"Oh, I never ski on these waters."
"Why?" Yul asked.
"You can get gator et," she said firmly.
With dawning horror I looked at Yul, and the expression in his eyes told me that he, too, had seen the floating driftwood that wasn't driftwood at all.
As we bade the Lecontes goodby and thanked them for extending themselves, Dick said quietly, "About those alligators, they only bother strangers. As long as you were with me, I don't reckon they'd go for you."
On our recent visits to the various ski clubs, we saw examples of the new methods employed to start the beginner that made our own earlier efforts, book-learned and bumbling as they were, seem unbelievably rugged.
At a water skiing lodge in Portland, Oregon, for example, the instructor, by simply tying the skis together in front, eliminated immediately the beginner's most serious problem of control. Later, on a lake in Michigan, Yul had the opportunity to use this method of teaching in a situation that could have ended disastrously.

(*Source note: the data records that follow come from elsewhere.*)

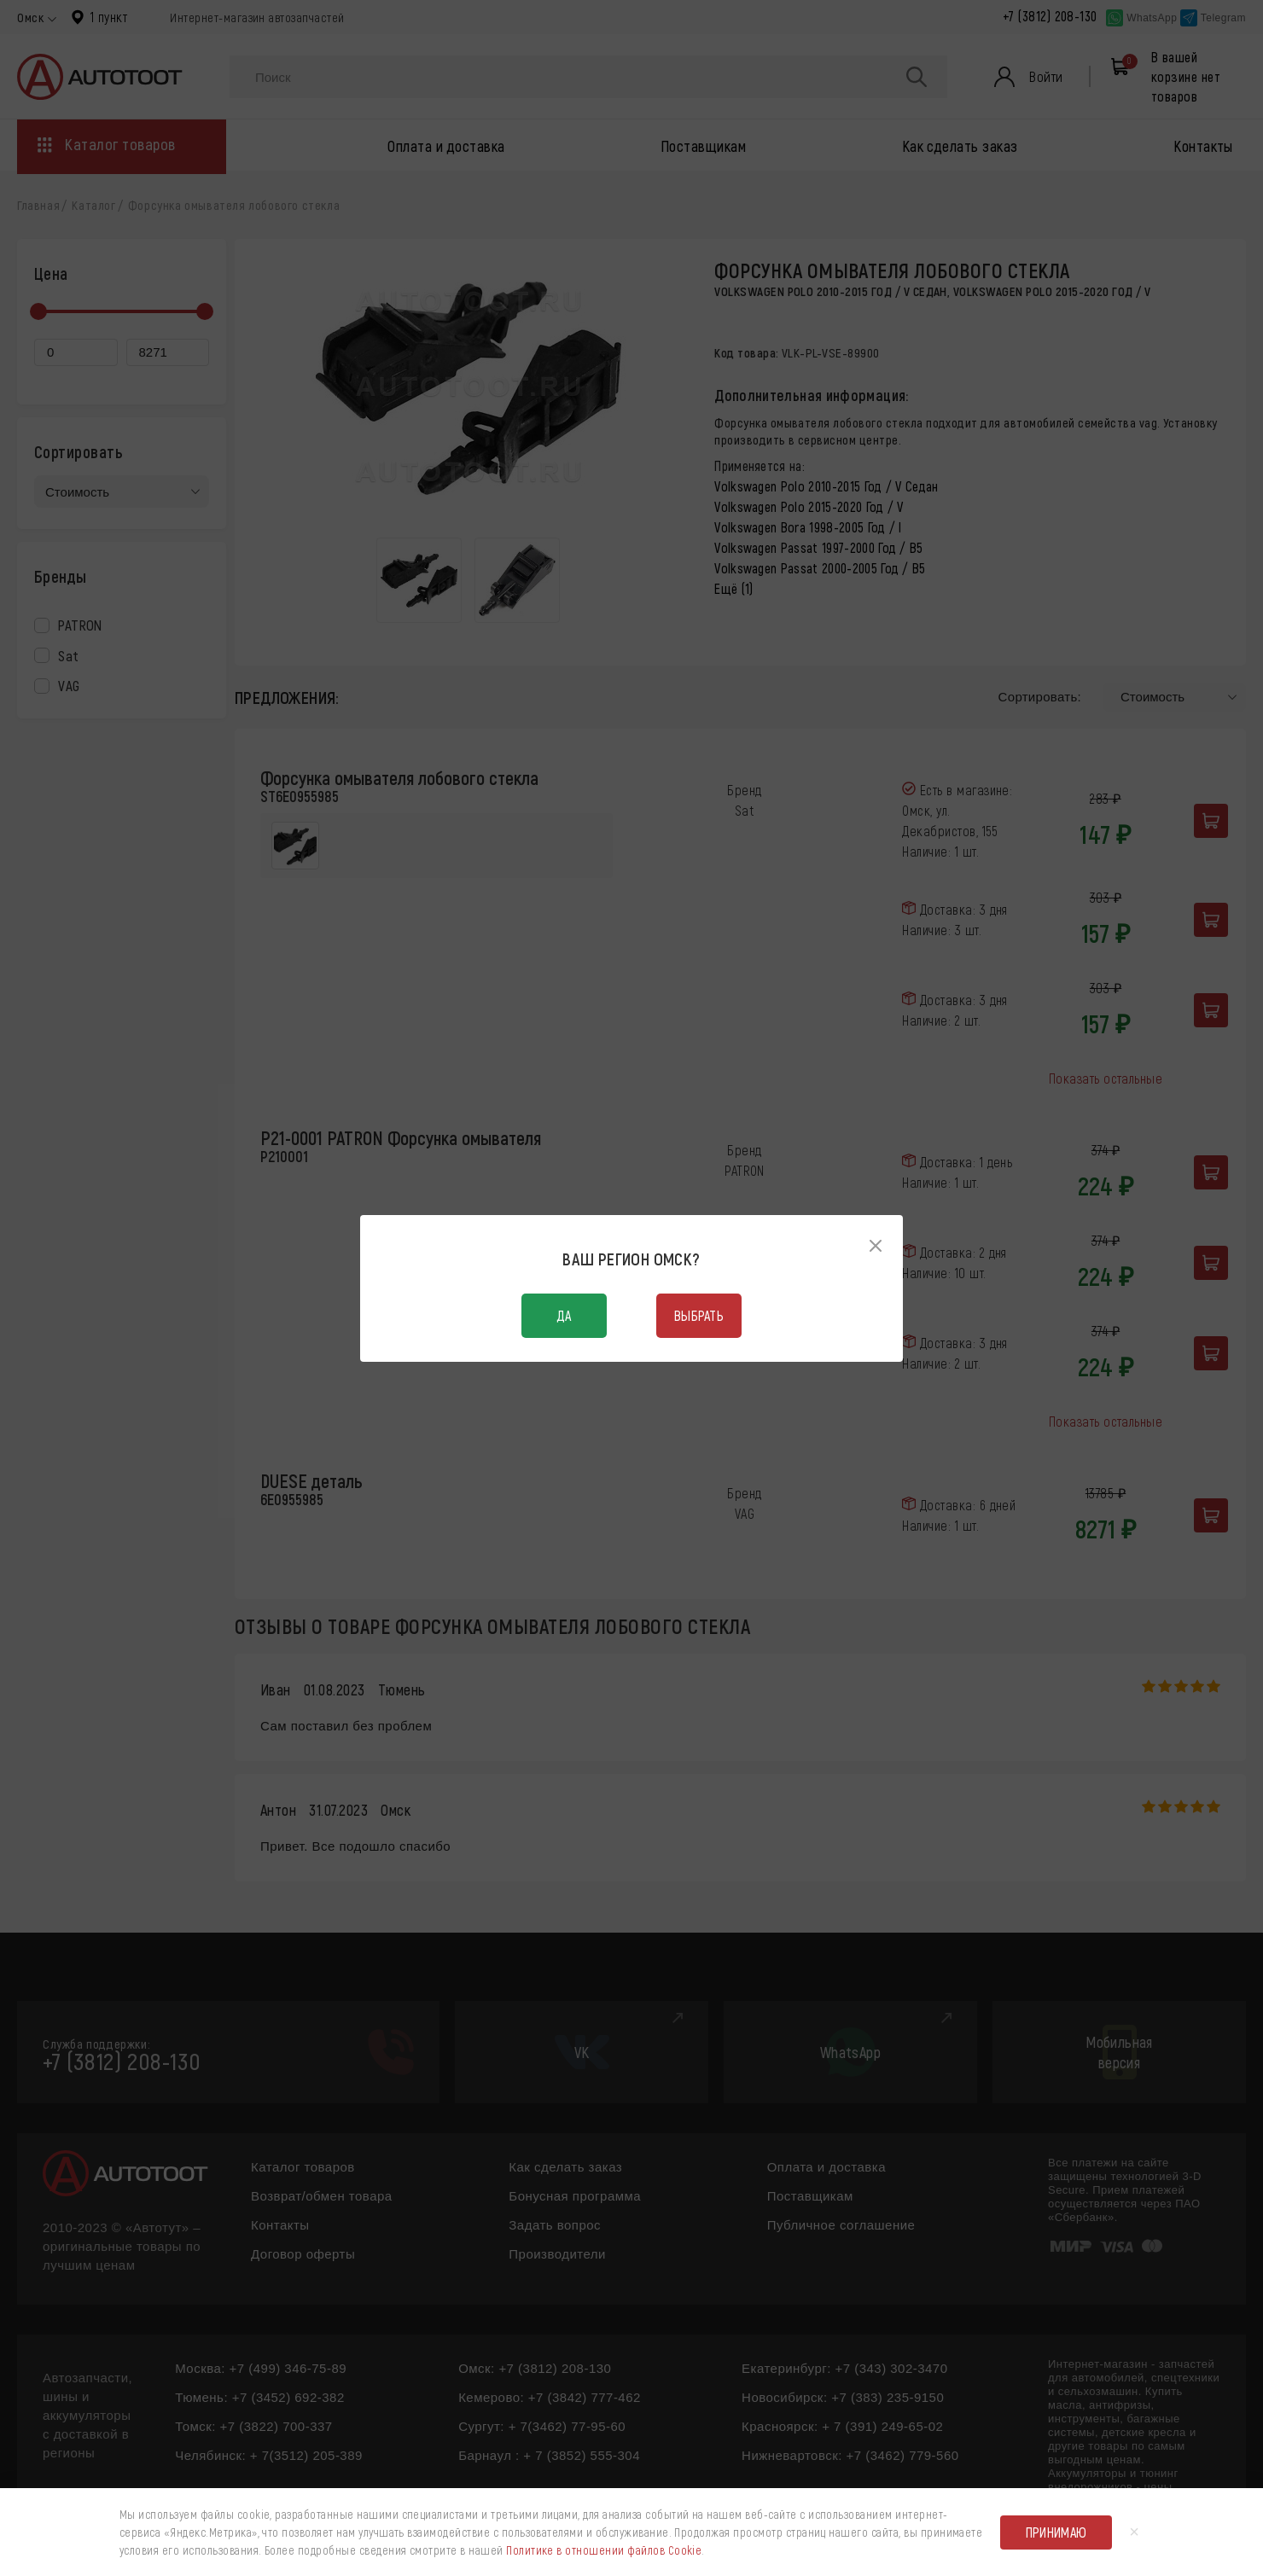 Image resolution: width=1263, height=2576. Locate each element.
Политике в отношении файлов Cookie (603, 2550)
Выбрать (699, 1315)
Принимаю (1056, 2532) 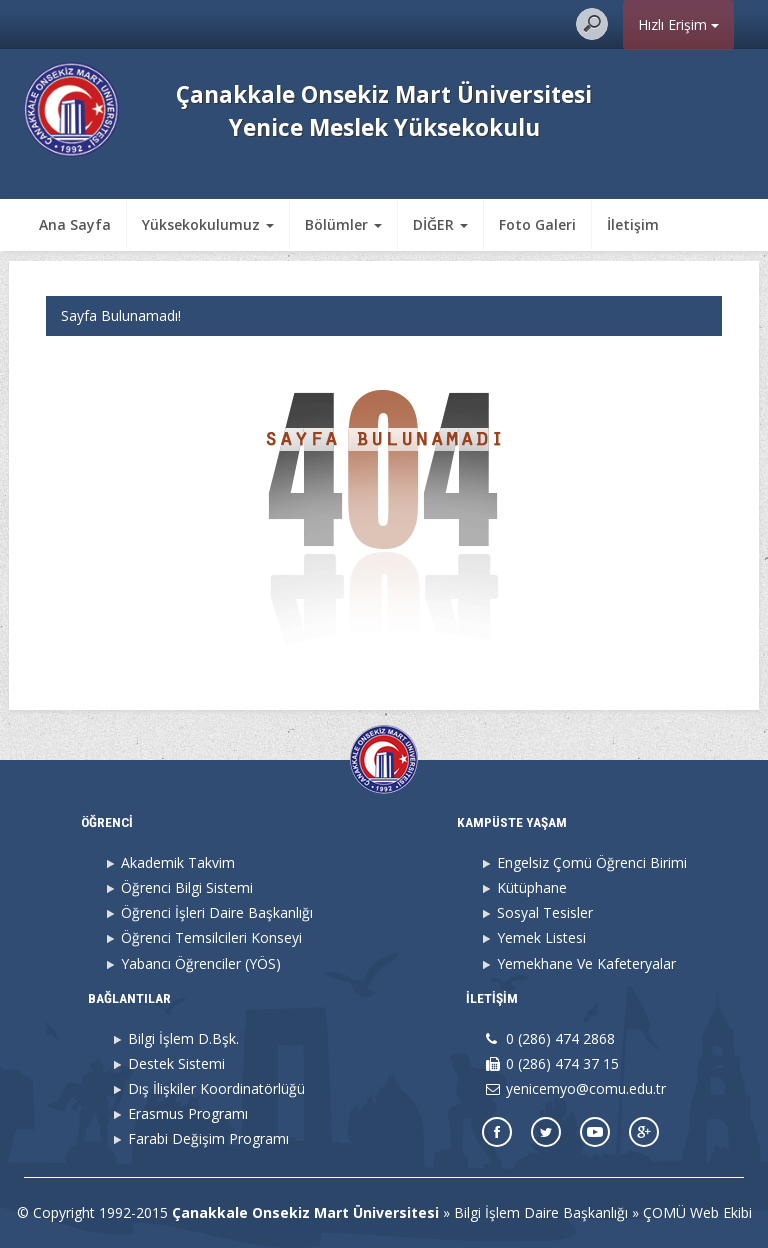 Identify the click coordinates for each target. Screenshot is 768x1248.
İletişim (633, 224)
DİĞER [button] (440, 224)
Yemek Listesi (541, 937)
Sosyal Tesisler (545, 912)
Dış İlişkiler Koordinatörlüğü (216, 1088)
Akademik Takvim (178, 862)
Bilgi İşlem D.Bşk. (183, 1038)
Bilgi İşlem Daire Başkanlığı (541, 1212)
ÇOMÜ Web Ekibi (697, 1212)
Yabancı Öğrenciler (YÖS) (201, 963)
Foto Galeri (537, 224)
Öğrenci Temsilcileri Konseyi (211, 937)
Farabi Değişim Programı (208, 1138)
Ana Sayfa (75, 224)
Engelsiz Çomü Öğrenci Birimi (592, 862)
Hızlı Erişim (678, 24)
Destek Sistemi (176, 1063)
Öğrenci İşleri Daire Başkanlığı (217, 912)
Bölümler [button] (343, 224)
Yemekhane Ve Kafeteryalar (586, 963)
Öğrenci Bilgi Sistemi (187, 887)
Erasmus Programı (188, 1113)
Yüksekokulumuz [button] (208, 224)
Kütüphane (532, 887) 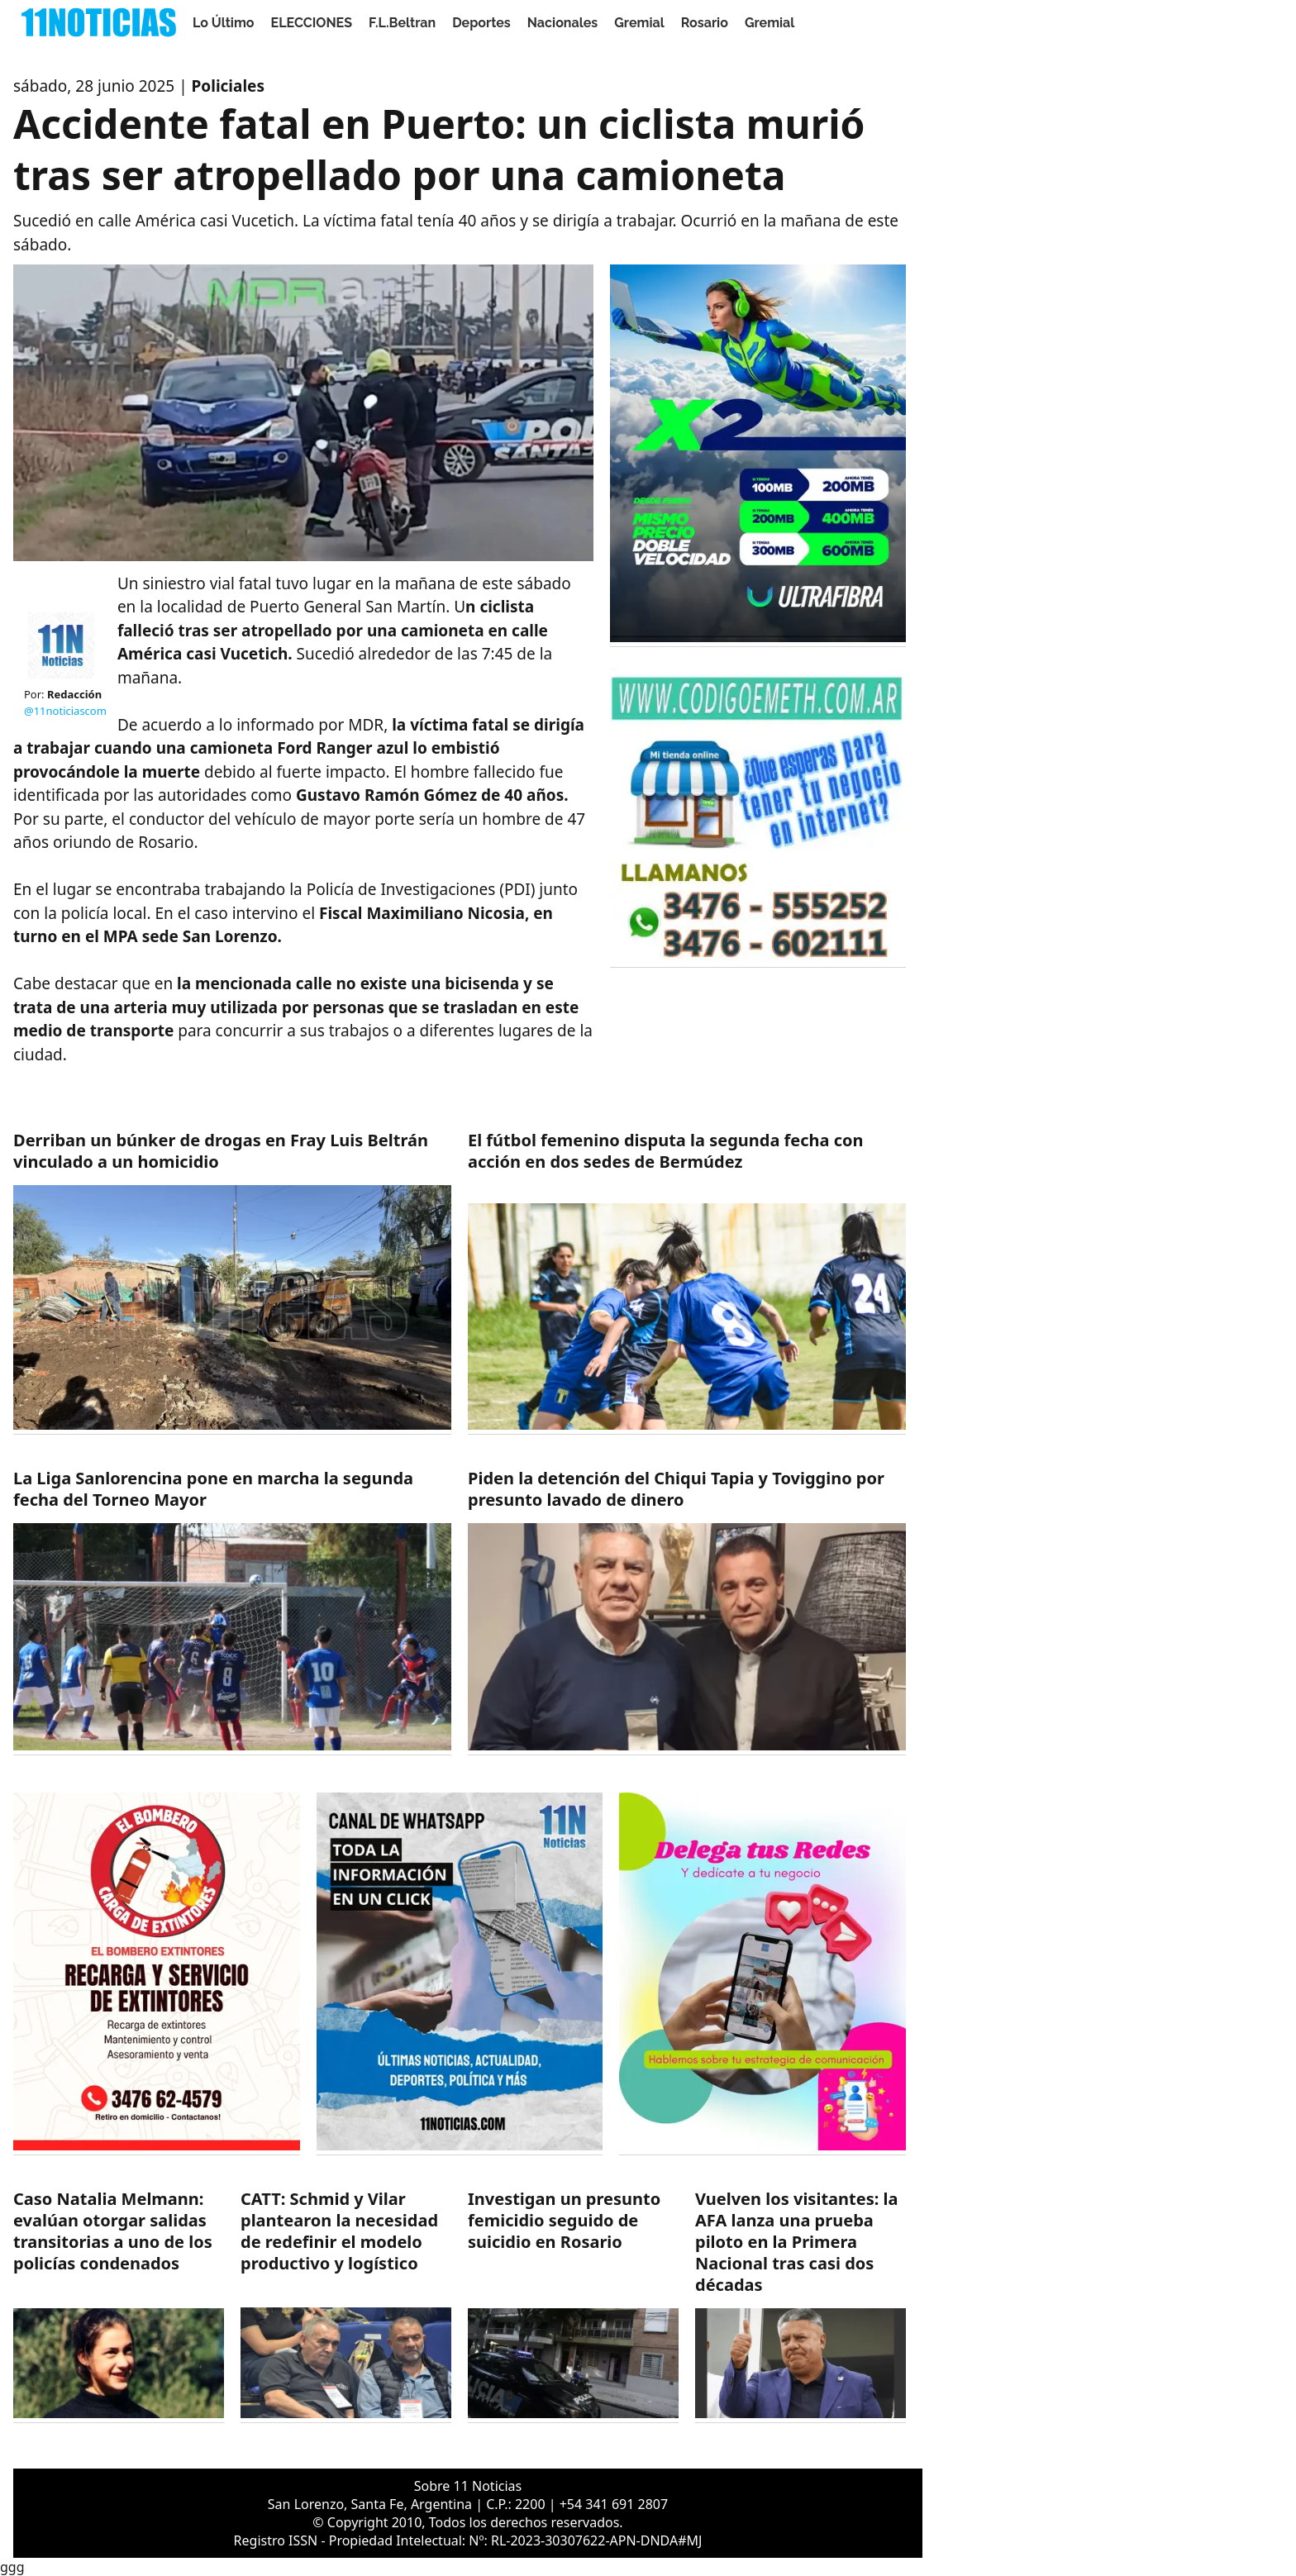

A pair of honeymooners had been pointed out to us by the hotel manager, and the next morning we saw them on the lake. The bride was teaching her husband how to ski. Five times he got up, only to fall into that ludicrous position called "beginner's splits." Filled with grim determination to display his athletic prowess, he refused his bride's entreaties to give it up. By the time we offered help, he was desperately frustrated and she was near tears.
Yul tied the skis together, gave him some simple instructions and the young husband was off and away, happy as could be, on his first ride. We like to believe that we saved, if not a marriage, at least a honeymoon.